• Sam Bankman-Fried was released on a $250 million bond, but he didn’t pay any of it in cash.
• The bond was acquired through collateral, which would be forfeit if Bankman-Fried fails to appear in court.
• Former SEC Enforcement Branch Chief Lisa Bragança discussed the latest legal developments.

Sam Bankman-Fried, founder of FTX, walked out of federal court a free man on Thursday after posting a record-breaking $250 million bond. Reports say that the bond was the largest ever pretrial bond, but the truth is far less than meets the eye. Assistant U.S. Attorney Nicholas Roos described it as a “gargantuan bond.”

Typically, a bail bondsman would charge between 10%-15% of the bond amount, in cash, to issue a surety bond or “bail bond.” In this case, 15% of $250 million would be $37.5 million, but Bankman-Fried did not pay any of that.
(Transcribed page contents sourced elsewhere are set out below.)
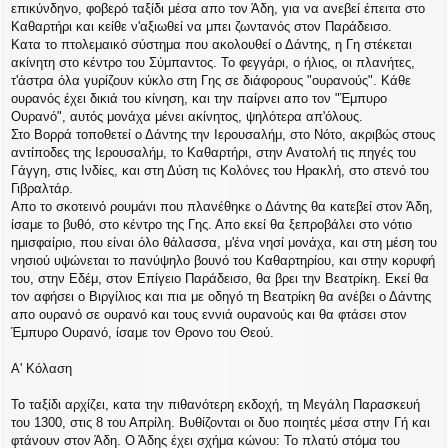
επικύνδηνο, φοβερό ταξίδι μέσα απο τον Άδη, για να ανεβεί έπειτα στο
Καθαρτήρι και κείθε ν'αξιωθεί να μπει ζωντανός στον Παράδεισο.
Κατα το πτολεμαικό σύστημα που ακολουθεί ο Δάντης, η Γη στέκεται
ακίνητη στο κέντρο του Σύμπαντος. Το φεγγάρι, ο ήλιος, οι πλανήτες,
τ'άστρα όλα γυρίζουν κύκλο στη Γης σε διάφορους "ουρανούς". Κάθε
ουρανός έχει δικιά του κίνηση, και την παίρνει απο τον "Έμπυρο
Ουρανό", αυτός μονάχα μένει ακίνητος, ψηλότερα απ'όλους.
Στο Βορρά τοποθετεί ο Δάντης την Ιερουσαλήμ, στο Νότο, ακριβώς στους
αντίποδες της Ιερουσαλήμ, το Καθαρτήρι, στην Ανατολή τις πηγές του
Γάγγη, στις Ινδίες, και στη Δύση τις Κολόνες του Ηρακλή, στο στενό του
Γιβραλτάρ.
Απο το σκοτεινό ρουμάνι που πλανέθηκε ο Δάντης θα κατεβεί στον Άδη,
ίσαμε το βυθό, στο κέντρο της Γης. Απο εκεί θα ξεπροβάλει στο νότιο
ημισφαίριο, που είναι όλο θάλασσα, μ'ένα νησί μονάχα, και στη μέση του
νησιού υψώνεται το πανύψηλο βουνό του Καθαρτηρίου, και στην κορυφή
του, στην Εδέμ, στον Επίγειο Παράδεισο, θα βρει την Βεατρίκη. Εκεί θα
τον αφήσει ο Βιργίλιος και πια με οδηγό τη Βεατρίκη θα ανέβει ο Δάντης
απο ουρανό σε ουρανό και τους εννιά ουρανούς και θα φτάσει στον
Έμπυρο Ουρανό, ίσαμε τον Θρονο του Θεού.
Α' Κόλαση
Το ταξίδι αρχίζει, κατα την πιθανότερη εκδοχή, τη Μεγάλη Παρασκευή
του 1300, στις 8 του Απρίλη. Βυθίζονται οι δυο ποιητές μέσα στην Γή και
φτάνουν στον Άδη. Ο Άδης έχει σχήμα κώνου: Το πλατύ στόμα του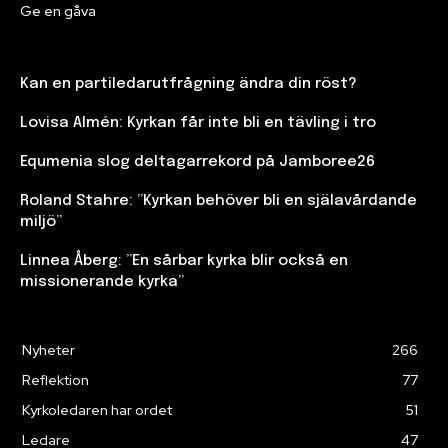
Ge en gåva
Kan en partiledarutfrågning ändra din röst?
Lovisa Almén: Kyrkan får inte bli en tävling i tro
Equmenia slog deltagarrekord på Jamboree26
Roland Stahre: ”Kyrkan behöver bli en själavårdande
miljö”
Linnea Åberg: ”En sårbar kyrka blir också en
missionerande kyrka”
Nyheter
266
Reflektion
77
Kyrkoledaren har ordet
51
Ledare
47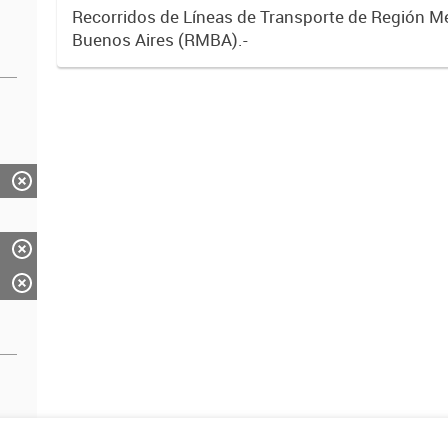
Recorridos de Líneas de Transporte de Región M
Buenos Aires (RMBA).-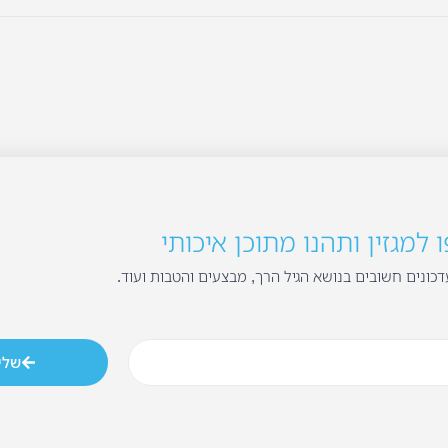
למגזין ותהנו מתוכן איכותי
כונים חשובים בנושא הגיל הרך, מבצעים והטבות ועוד.
שלי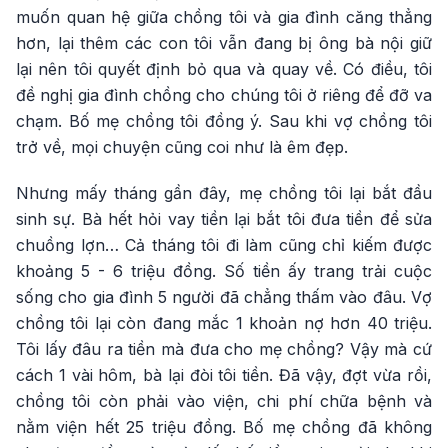
muốn quan hệ giữa chồng tôi và gia đình căng thẳng
hơn, lại thêm các con tôi vẫn đang bị ông bà nội giữ
lại nên tôi quyết định bỏ qua và quay về. Có điều, tôi
đề nghị gia đình chồng cho chúng tôi ở riêng để đỡ va
chạm. Bố mẹ chồng tôi đồng ý. Sau khi vợ chồng tôi
trở về, mọi chuyện cũng coi như là êm đẹp.
Nhưng mấy tháng gần đây, mẹ chồng tôi lại bắt đầu
sinh sự. Bà hết hỏi vay tiền lại bắt tôi đưa tiền để sửa
chuồng lợn… Cả tháng tôi đi làm cũng chỉ kiếm được
khoảng 5 - 6 triệu đồng. Số tiền ấy trang trải cuộc
sống cho gia đình 5 người đã chẳng thấm vào đâu. Vợ
chồng tôi lại còn đang mắc 1 khoản nợ hơn 40 triệu.
Tôi lấy đâu ra tiền mà đưa cho mẹ chồng? Vậy mà cứ
cách 1 vài hôm, bà lại đòi tôi tiền. Đã vậy, đợt vừa rồi,
chồng tôi còn phải vào viện, chi phí chữa bệnh và
nằm viện hết 25 triệu đồng. Bố mẹ chồng đã không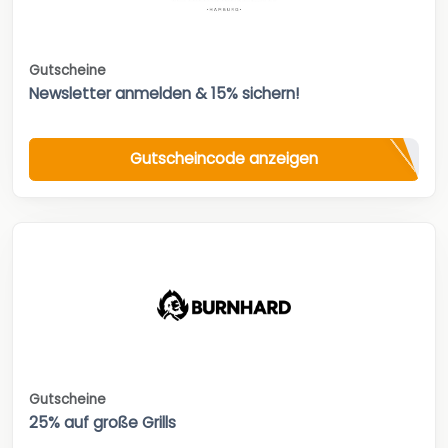
Gutscheine
Newsletter anmelden & 15% sichern!
Gutscheincode anzeigen
Gutscheine
25% auf große Grills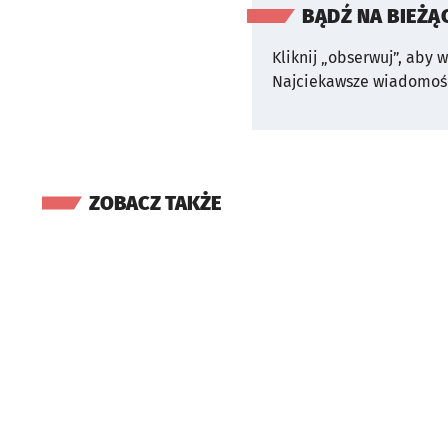
BĄDŹ NA BIEŻĄ
Kliknij „obserwuj”, aby 
Najciekawsze wiadomośc
ZOBACZ TAKŻE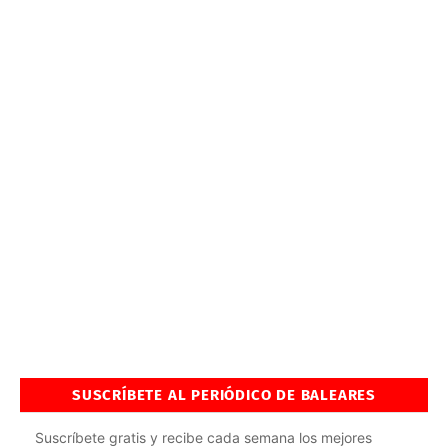
SUSCRÍBETE AL PERIÓDICO DE BALEARES
Suscríbete gratis y recibe cada semana los mejores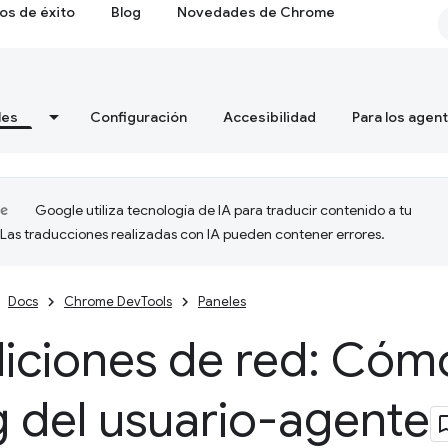
os de éxito
Blog
Novedades de Chrome
les
Configuración
Accesibilidad
Para los agen
Google utiliza tecnología de IA para traducir contenido a tu
 Las traducciones realizadas con IA pueden contener errores.
Docs
Chrome DevTools
Paneles
ciones de red: Cómo
g del usuario-agente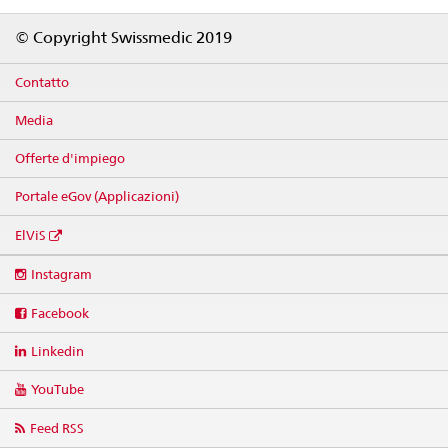
Footer
© Copyright Swissmedic 2019
Contatto
Media
Offerte d'impiego
Portale eGov (Applicazioni)
ElViS
Social
Instagram
media
links
Facebook
Linkedin
YouTube
Feed RSS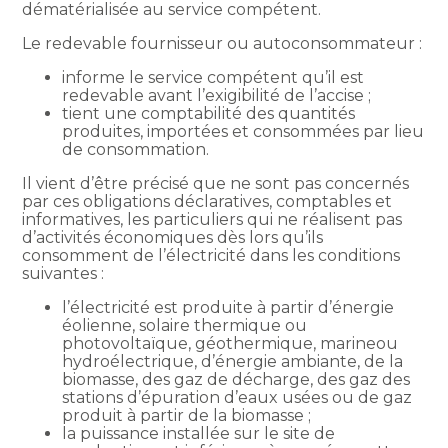
dématérialisée au service compétent.
Le redevable fournisseur ou autoconsommateur :
informe le service compétent qu’il est
redevable avant l’exigibilité de l’accise ;
tient une comptabilité des quantités
produites, importées et consommées par lieu
de consommation.
Il vient d’être précisé que ne sont pas concernés
par ces obligations déclaratives, comptables et
informatives, les particuliers qui ne réalisent pas
d’activités économiques dès lors qu’ils
consomment de l’électricité dans les conditions
suivantes :
l’électricité est produite à partir d’énergie
éolienne, solaire thermique ou
photovoltaïque, géothermique, marineou
hydroélectrique, d’énergie ambiante, de la
biomasse, des gaz de décharge, des gaz des
stations d’épuration d’eaux usées ou de gaz
produit à partir de la biomasse ;
la puissance installée sur le site de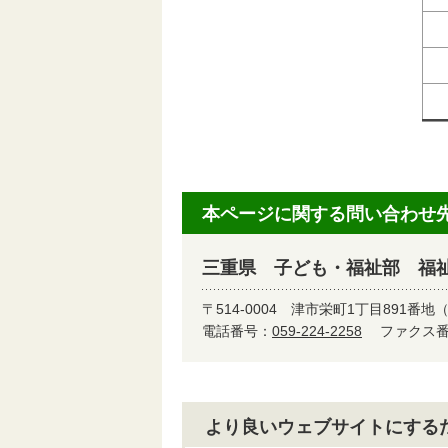
・
・
・
本ページに関する問い合わせ
三重県 子ども・福祉部 福
〒514-0004
津市栄町1丁目891番地
電話番号：
059-224-2258
ファクス番号
より良いウェブサイトにする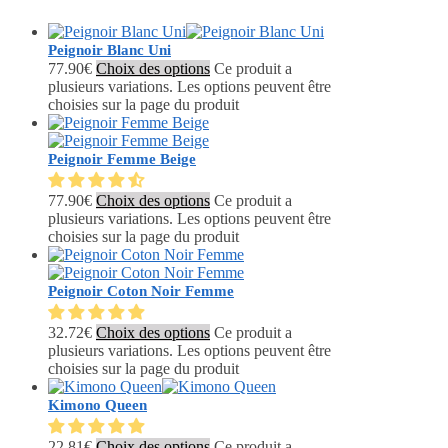
Peignoir Blanc Uni
77.90
€
Choix des options
Ce produit a
plusieurs variations. Les options peuvent être
choisies sur la page du produit
Peignoir Femme Beige
77.90
€
Choix des options
Ce produit a
plusieurs variations. Les options peuvent être
choisies sur la page du produit
Peignoir Coton Noir Femme
32.72
€
Choix des options
Ce produit a
plusieurs variations. Les options peuvent être
choisies sur la page du produit
Kimono Queen
22.81
€
Choix des options
Ce produit a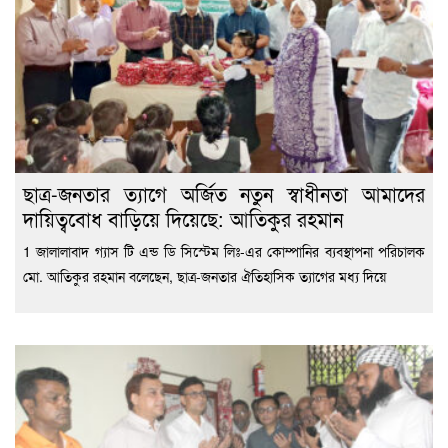
ছাত্র-জনতার ত্যাগে অর্জিত নতুন স্বাধীনতা আমাদের
দায়িত্ববোধ বাড়িয়ে দিয়েছে: আতিকুর রহমান
1 জালালাবাদ গ্যাস টি এন্ড ডি সিস্টেম লিঃ-এর কোম্পানির ব্যবস্থাপনা পরিচালক
মো. আতিকুর রহমান বলেছেন, ছাত্র-জনতার ঐতিহাসিক ত্যাগের মধ্য দিয়ে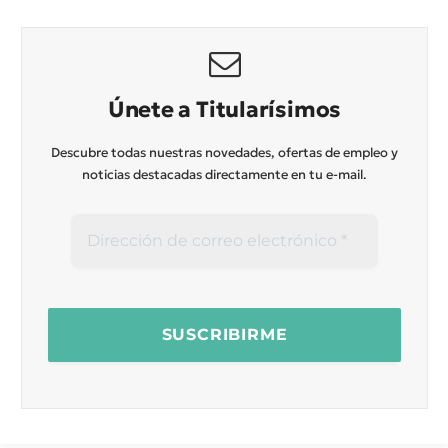
Únete a Titularísimos
Descubre todas nuestras novedades, ofertas de empleo y
noticias destacadas directamente en tu e-mail.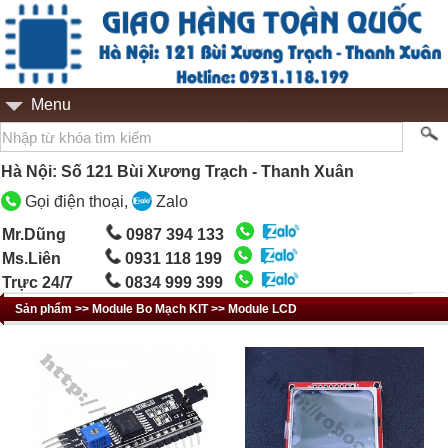
Menu
Hà Nội: Số 121 Bùi Xương Trạch - Thanh Xuân
Gọi điện thoại,
Zalo
Mr.Dũng
0987 394 133
Ms.Liên
0931 118 199
Trực 24/7
0834 999 399
Sản phẩm >> Module Bo Mạch KIT >> Module LCD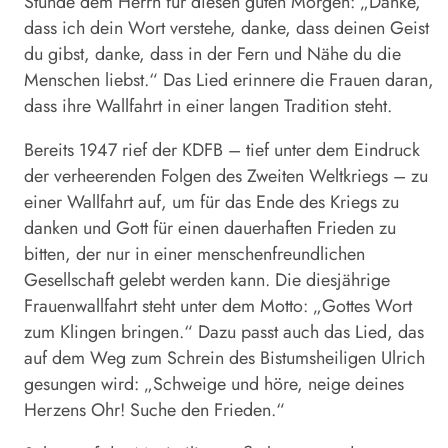
Stunde dem Herrn für diesen guten Morgen: „Danke,
dass ich dein Wort verstehe, danke, dass deinen Geist
du gibst, danke, dass in der Fern und Nähe du die
Menschen liebst.“ Das Lied erinnere die Frauen daran,
dass ihre Wallfahrt in einer langen Tradition steht.
Bereits 1947 rief der KDFB – tief unter dem Eindruck
der verheerenden Folgen des Zweiten Weltkriegs – zu
einer Wallfahrt auf, um für das Ende des Kriegs zu
danken und Gott für einen dauerhaften Frieden zu
bitten, der nur in einer menschenfreundlichen
Gesellschaft gelebt werden kann. Die diesjährige
Frauenwallfahrt steht unter dem Motto: „Gottes Wort
zum Klingen bringen.“ Dazu passt auch das Lied, das
auf dem Weg zum Schrein des Bistumsheiligen Ulrich
gesungen wird: „Schweige und höre, neige deines
Herzens Ohr! Suche den Frieden.“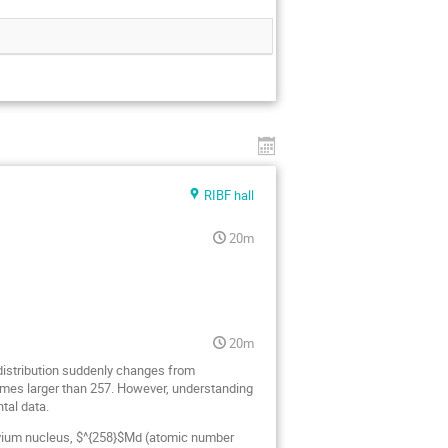
RIBF hall
20m
20m
 distribution suddenly changes from
mes larger than 257. However, understanding
tal data.
evium nucleus, $^{258}$Md (atomic number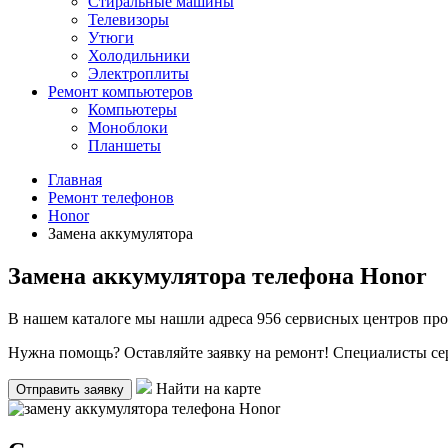
Стиральные машины
Телевизоры
Утюги
Холодильники
Электроплиты
Ремонт компьютеров
Компьютеры
Моноблоки
Планшеты
Главная
Ремонт телефонов
Honor
Замена аккумулятора
Замена аккумулятора телефона Honor
В нашем каталоге мы нашли
адреса 956 сервисных центров
про
Нужна помощь? Оставляйте заявку на ремонт! Специалисты се
Найти на карте
Отправить заявку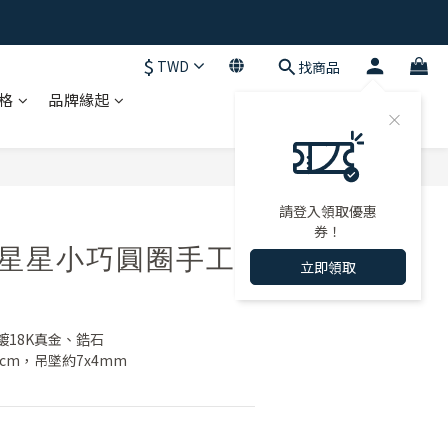
$
TWD
找商品
格
品牌緣起
請登入領取優惠
券！
r 星星小巧圓圈手工
立即領取
18K真金、鋯石
cm，吊墜約7x4mm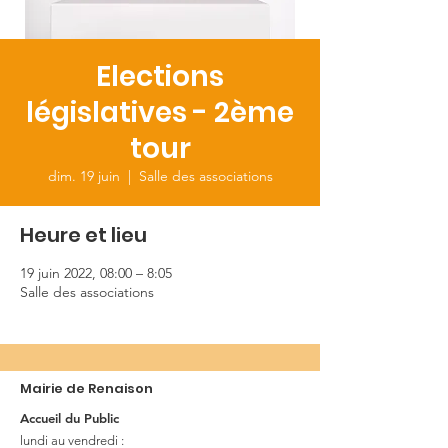
Elections
législatives - 2ème
tour
dim. 19 juin
  |  
Salle des associations
Heure et lieu
19 juin 2022, 08:00 – 8:05
Salle des associations
Mairie de Renaison
Accueil du Public
lundi au vendredi :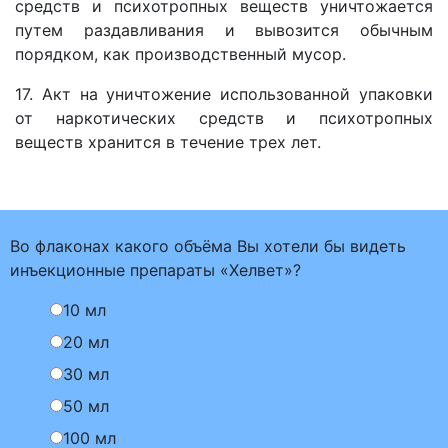
средств и психотропных веществ уничтожается
путем раздавливания и вывозится обычным
порядком, как производственный мусор.
17. Акт на уничтожение использованной упаковки
от наркотических средств и психотропных
веществ хранится в течение трех лет.
Во флаконах какого объёма Вы хотели бы видеть
инъекционные препараты «Хелвет»?
10 мл
20 мл
30 мл
50 мл
100 мл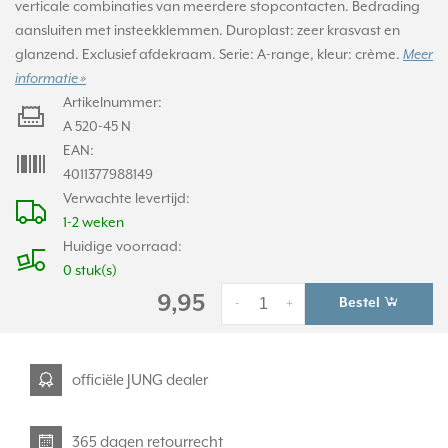
verticale combinaties van meerdere stopcontacten. Bedrading
aansluiten met insteekklemmen. Duroplast: zeer krasvast en
glanzend. Exclusief afdekraam. Serie: A-range, kleur: crème.
Meer
informatie »
Artikelnummer:
A 520-45 N
EAN:
4011377988149
Verwachte levertijd:
1-2 weken
Huidige voorraad:
0 stuk(s)
9,95
Bestel
-
+
officiële JUNG dealer
365 dagen retourrecht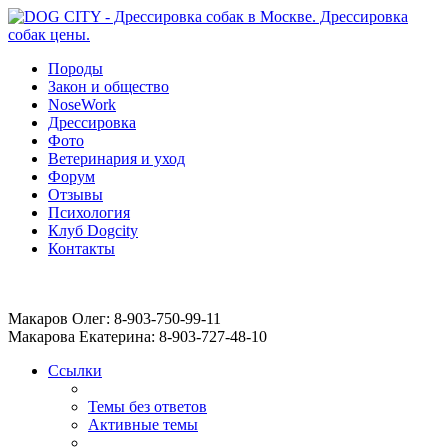
Породы
Закон и общество
NoseWork
Дрессировка
Фото
Ветеринария и уход
Форум
Отзывы
Психология
Клуб Dogcity
Контакты
Записаться на дрессировку собаки в Москве:
Макаров Олег: 8-903-750-99-11
Макарова Екатерина: 8-903-727-48-10
Ссылки
Темы без ответов
Активные темы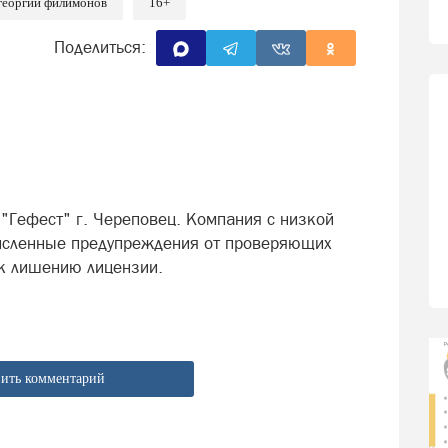
георгий филимонов
16+
Поделиться:
 "Гефест" г. Череповец. Компания с низкой
численные предупреждения от проверяющих
 к лишению лицензии.
ить комментарий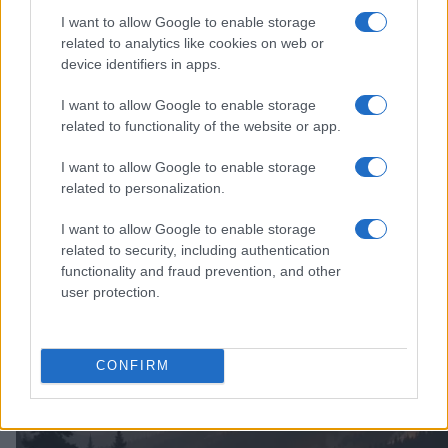
I want to allow Google to enable storage
related to analytics like cookies on web or
device identifiers in apps.
I want to allow Google to enable storage
related to functionality of the website or app.
I want to allow Google to enable storage
À lire aussi
related to personalization.
I want to allow Google to enable storage
FAITS DIVERS
related to security, including authentication
functionality and fraud prevention, and other
user protection.
CONFIRM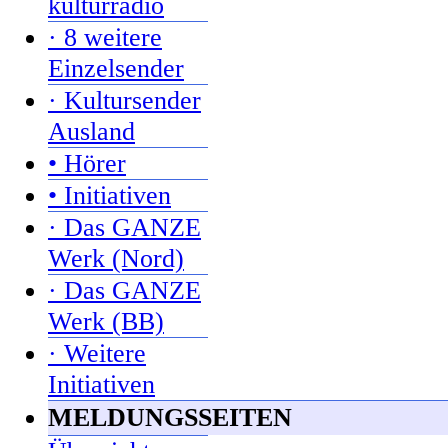
kulturradio
· 8 weitere
Einzelsender
· Kultursender
Ausland
• Hörer
• Initiativen
· Das GANZE
Werk (Nord)
· Das GANZE
Werk (BB)
· Weitere
Initiativen
MELDUNGSSEITEN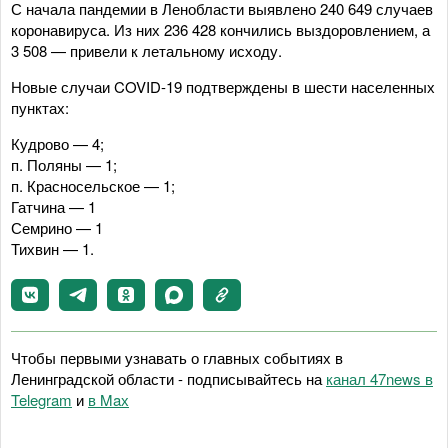
С начала пандемии в Ленобласти выявлено 240 649 случаев
коронавируса. Из них 236 428 кончились выздоровлением, а
3 508 — привели к летальному исходу.
Новые случаи COVID-19 подтверждены в шести населенных
пунктах:
Кудрово — 4;
п. Поляны — 1;
п. Красносельское — 1;
Гатчина — 1
Семрино — 1
Тихвин — 1.
Чтобы первыми узнавать о главных событиях в
Ленинградской области - подписывайтесь на
канал 47news в
Telegram
и
в Maх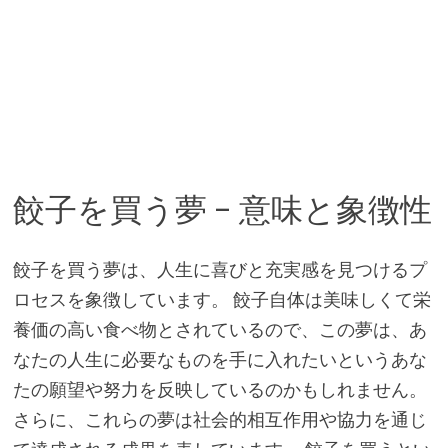
餃子を買う夢 – 意味と象徴性
餃子を買う夢は、人生に喜びと充実感を見つけるプ
ロセスを象徴しています。 餃子自体は美味しくて栄
養価の高い食べ物とされているので、この夢は、あ
なたの人生に必要なものを手に入れたいというあな
たの願望や努力を反映しているのかもしれません。
さらに、これらの夢は社会的相互作用や協力を通じ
Instead, he put up collateral in the same amount of the bond, and if he fails to appear in court, that collateral is forfeit to the court.

After his release, Bankman-Fried has arrived at his parents’ home in Palo Alto, California, where he will remain under house arrest while awaiting his federal trial on multiple charges of fraud. Former SEC Enforcement Branch Chief and Bragança Law Attorney Lisa Bragança spoke on the legal developments, including the unprecedented bond.

The news of Bankman-Fried’s bond has made waves, with many speculating about the details of the bond and what it means for the case. Bankman-Fried has yet to enter a plea in the case, but whatever the outcome, his release on the $250 million bond signifies a significant development in the court proceedings. Time will tell what effect this massive bond will have on the case, but for now, it is clear that Bankman-Fried is out of jail and awaits his trial from the comfort of his home.